Richard Marx has hardly put a foot wrong throughout his long career. A career longer than any modern day singer/songwriter is ever likely to have I might add.
Even as he matured and moved out of the spotlight, his records have continued to impress. The most recent of which, Emotional Remains and Sundown, were brilliant. Few people capture real emotion like Marx does.
The compilation Inside My Head showcased the best of those records with a second disc of re-recorded hits. More brilliance.
So with those high standards set, you will understand why I’m so disappointed in Richard’s new studio release. His first all-new set of songs since 2008 was preceded by the lead single Whatever We Started – itself an instantly catchy sultry ballad of the highest quality.

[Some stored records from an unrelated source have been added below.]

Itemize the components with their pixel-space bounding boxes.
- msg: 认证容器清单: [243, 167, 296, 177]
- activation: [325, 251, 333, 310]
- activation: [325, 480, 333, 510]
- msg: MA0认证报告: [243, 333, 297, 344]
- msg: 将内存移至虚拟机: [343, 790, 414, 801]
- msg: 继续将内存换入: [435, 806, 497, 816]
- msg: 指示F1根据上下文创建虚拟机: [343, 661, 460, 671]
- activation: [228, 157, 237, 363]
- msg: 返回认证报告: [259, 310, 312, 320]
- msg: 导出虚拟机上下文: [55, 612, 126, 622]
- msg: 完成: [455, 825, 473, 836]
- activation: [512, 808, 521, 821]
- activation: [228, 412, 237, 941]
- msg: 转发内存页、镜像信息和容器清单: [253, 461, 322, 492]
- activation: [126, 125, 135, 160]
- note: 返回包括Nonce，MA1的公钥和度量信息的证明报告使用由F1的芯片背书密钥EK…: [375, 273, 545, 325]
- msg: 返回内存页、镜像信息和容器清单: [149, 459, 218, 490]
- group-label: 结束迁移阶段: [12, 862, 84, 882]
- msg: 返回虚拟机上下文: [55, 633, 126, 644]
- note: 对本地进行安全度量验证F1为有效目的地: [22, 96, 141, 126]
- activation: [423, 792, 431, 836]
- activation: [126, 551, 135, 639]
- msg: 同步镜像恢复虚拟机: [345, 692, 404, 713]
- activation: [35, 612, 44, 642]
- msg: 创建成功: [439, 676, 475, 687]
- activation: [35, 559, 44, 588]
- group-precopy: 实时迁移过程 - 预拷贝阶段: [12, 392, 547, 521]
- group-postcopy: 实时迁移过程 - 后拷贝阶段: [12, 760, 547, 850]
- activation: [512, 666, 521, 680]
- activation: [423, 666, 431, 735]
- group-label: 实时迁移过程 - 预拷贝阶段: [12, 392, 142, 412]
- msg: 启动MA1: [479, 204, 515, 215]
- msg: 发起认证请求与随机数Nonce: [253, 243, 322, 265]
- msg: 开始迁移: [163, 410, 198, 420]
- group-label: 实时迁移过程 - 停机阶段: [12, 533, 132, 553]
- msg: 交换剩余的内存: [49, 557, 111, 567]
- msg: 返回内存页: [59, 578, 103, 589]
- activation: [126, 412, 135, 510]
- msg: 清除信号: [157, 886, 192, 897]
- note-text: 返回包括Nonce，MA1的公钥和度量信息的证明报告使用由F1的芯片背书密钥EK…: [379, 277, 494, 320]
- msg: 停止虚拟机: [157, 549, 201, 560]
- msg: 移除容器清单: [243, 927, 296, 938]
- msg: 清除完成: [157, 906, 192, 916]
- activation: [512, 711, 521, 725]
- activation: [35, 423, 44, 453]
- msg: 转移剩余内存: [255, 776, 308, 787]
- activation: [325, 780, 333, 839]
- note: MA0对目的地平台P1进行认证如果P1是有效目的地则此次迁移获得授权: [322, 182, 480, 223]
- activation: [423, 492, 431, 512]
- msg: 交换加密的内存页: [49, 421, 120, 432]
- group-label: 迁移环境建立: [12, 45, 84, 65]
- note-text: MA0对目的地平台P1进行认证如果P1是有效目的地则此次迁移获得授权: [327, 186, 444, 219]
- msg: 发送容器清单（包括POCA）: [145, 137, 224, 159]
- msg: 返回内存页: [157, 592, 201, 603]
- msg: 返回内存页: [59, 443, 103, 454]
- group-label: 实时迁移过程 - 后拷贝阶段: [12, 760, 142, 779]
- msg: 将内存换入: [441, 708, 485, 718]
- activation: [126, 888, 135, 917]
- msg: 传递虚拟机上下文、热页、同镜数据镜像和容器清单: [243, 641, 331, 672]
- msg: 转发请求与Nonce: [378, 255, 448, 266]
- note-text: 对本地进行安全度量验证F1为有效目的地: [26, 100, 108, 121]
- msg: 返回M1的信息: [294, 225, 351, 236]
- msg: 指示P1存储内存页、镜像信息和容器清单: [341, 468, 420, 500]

But the song signaled a shift in style to programmed beats and synth driven music. And when it was discovered that the ballad was also the album’s opening track, it wasn’t a good sign for the overall tempo of a record. You don’t open an uptempo album with a ballad right?
And those fears were confirmed on my first run through of Beautiful Goodbye. What we have here is 11 tracks that are all very soft, very slow and largely driven by synth programming.
Marx shows his age as he croons through one ballad after another as the tempo barely makes it out of first gear throughout.
There are some fine songs of course, but most of the best songs are lost in the lack of tempo through the album.
Inside, Beautiful Goodbye, Turn Off The Night and the tear jerker Turn Off The Night are all fine songs, but overall are simply lost in a sea of similar ballads.
The heavily programmed Forgot To Remember is one instance of a song making it into second gear (co-written with sometime gigging/writing partner Matt Scannell of VerticalHorizon).
The country twang of the big ballad Like The World Is Ending is the most painful to listen to – the falsetto is earsplitting and Eyes On Me is so unbelievably slow that listening to this while driving is strongly discouraged.
Sorry Richard, 6 years for an album of ballads and slow tempo synth pop? Count me as really disappointed. While some of the elder statesmen of rock have only improved with age (Rick Springfield for example), Richard has missed a big opportunity here to continue the excellent work laid out on past albums. I will return to those post haste.